Conçue comme une institution fermée, La Valletta appliquait un système caractérisé par le renoncement à l'alcool, la vie en communauté et le travail obligatoire. Les internés étaient principalement employés dans l'agriculture, mais aussi dans l'artisanat (ateliers de cordonnerie, de menuiserie, de cartonnage et reliure et de fabrication de matelas).
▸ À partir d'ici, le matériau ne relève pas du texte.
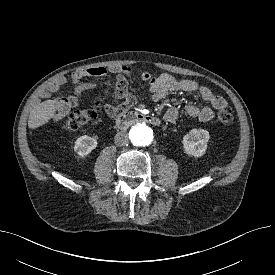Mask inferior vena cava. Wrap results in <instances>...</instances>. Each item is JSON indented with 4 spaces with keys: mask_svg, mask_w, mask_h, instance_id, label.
<instances>
[{
    "mask_svg": "<svg viewBox=\"0 0 275 275\" xmlns=\"http://www.w3.org/2000/svg\"><path fill=\"white\" fill-rule=\"evenodd\" d=\"M114 142L117 146H124L128 144L129 138L126 132H119L114 137Z\"/></svg>",
    "mask_w": 275,
    "mask_h": 275,
    "instance_id": "602c4592",
    "label": "inferior vena cava"
}]
</instances>
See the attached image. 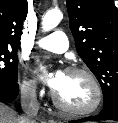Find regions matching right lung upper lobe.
Instances as JSON below:
<instances>
[{
    "instance_id": "cb5924a9",
    "label": "right lung upper lobe",
    "mask_w": 118,
    "mask_h": 123,
    "mask_svg": "<svg viewBox=\"0 0 118 123\" xmlns=\"http://www.w3.org/2000/svg\"><path fill=\"white\" fill-rule=\"evenodd\" d=\"M27 11V0H0V48H18Z\"/></svg>"
}]
</instances>
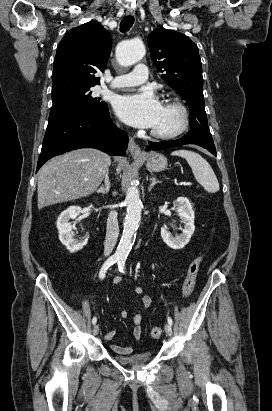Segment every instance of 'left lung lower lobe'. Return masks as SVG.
I'll return each mask as SVG.
<instances>
[{
    "instance_id": "0a47b994",
    "label": "left lung lower lobe",
    "mask_w": 272,
    "mask_h": 411,
    "mask_svg": "<svg viewBox=\"0 0 272 411\" xmlns=\"http://www.w3.org/2000/svg\"><path fill=\"white\" fill-rule=\"evenodd\" d=\"M184 144H196L207 149L213 155L217 156L216 148L209 129L190 130V132H188L184 137L169 142L148 141V146L145 150H162Z\"/></svg>"
}]
</instances>
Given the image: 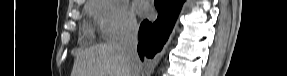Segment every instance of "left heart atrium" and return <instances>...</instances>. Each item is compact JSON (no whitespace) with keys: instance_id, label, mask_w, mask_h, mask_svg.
<instances>
[{"instance_id":"obj_1","label":"left heart atrium","mask_w":287,"mask_h":76,"mask_svg":"<svg viewBox=\"0 0 287 76\" xmlns=\"http://www.w3.org/2000/svg\"><path fill=\"white\" fill-rule=\"evenodd\" d=\"M136 10L143 16H147L151 13V7L145 1H139L135 5Z\"/></svg>"}]
</instances>
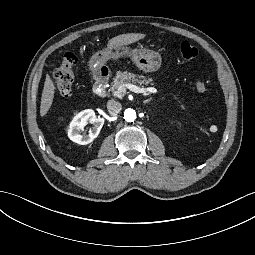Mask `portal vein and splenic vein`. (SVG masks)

A partir du début des années 1960, l'activité agricole déclina et se diversifia (services généraux, entretien des bâtiments et, dans quelques cas, régime de semi-liberté auprès d'entreprises privées). Des gardiens surveillaient le travail; ils veillaient au respect de la discipline, parfois avec violence, et, à l'exception des responsables des ateliers, n'avaient jusque vers les années 1960 aucune formation pénitentiaire ou en soins infirmiers. Dès les années 1950, le changement de perspective au sujet de l'alcoolisme – de vice à réprimer à maladie (folie, psychiatrie) à traiter – conduisit à une médicalisation croissante de l'établissement avec une présence accrue du personnel de l'ONC. Les synergies avec l'hôpital psychiatrique, qui se renforcèrent au fil du temps, firent de La Valletta une exception dans le monde des institutions de confinement suisses. Cette évolution fut couronnée en 1975 par la transformation de la maison en une section semi-ouverte, à caractère clinique, de l'ONC, destinée à des patients présentant une situation sociale difficile et un alcoolisme chronique. Par contre, les tentatives de révision à partir de 1956 de la loi cantonale sur l'internement, visant à établir des normes médico-sociales moins répressives, échouèrent; la loi resta en vigueur pratiquement inchangée jusqu'en 1985.